Kejadian ini menunjukkan pentingnya pemahaman terhadap nilai lokal dan budaya masyarakat. Ketidaktahuan atau ketidakpedulian terhadap kearifan lokal bisa berakibat fatal, bahkan hingga menyentuh ranah supranatural yang selama ini hanya diyakini dalam cerita rakyat.
Trauma Psikologis dan Warisan Cerita Mistis
Setelah program KKN selesai, tidak semua peserta pulang dalam kondisi baik. Beberapa mengalami gangguan psikologis, sulit tidur, dan bahkan enggan kembali menjalani aktivitas akademik. Widya, misalnya, sempat menjalani terapi untuk mengatasi mimpi buruk yang terus menghantuinya. Trauma yang mereka alami tidak hanya bersifat fisik, tapi juga menyentuh dimensi spiritual yang dalam.
Cerita tentang KKN Desa Penari kemudian menyebar luas, terutama setelah diangkat ke berbagai platform digital hingga perfilman. Meskipun identitas desa sengaja disamarkan, kisah ini tetap meninggalkan bekas yang kuat di benak masyarakat. Banyak yang menganggapnya sebagai peringatan nyata agar tidak mengabaikan hal-hal yang dianggap sakral oleh masyarakat setempat.

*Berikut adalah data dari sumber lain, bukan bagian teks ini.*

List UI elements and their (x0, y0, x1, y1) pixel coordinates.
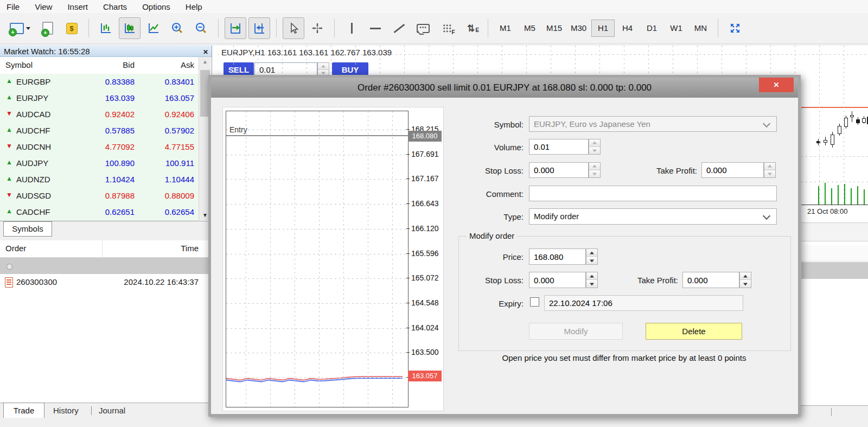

Fenomena ini tidak hanya menjadi kisah horor semata, melainkan potret kompleks tentang benturan budaya, ketidaktahuan generasi muda terhadap kearifan lokal, dan dampak psikologis yang ditimbulkan dari pertemuan dengan hal-hal di luar nalar manusia. Di balik cerita menyeramkan, ada pesan kuat tentang pentingnya rasa hormat, kehati-hatian, dan adaptasi terhadap lingkungan baru—terutama yang memiliki dimensi mistis yang belum tentu bisa dipahami oleh semua orang.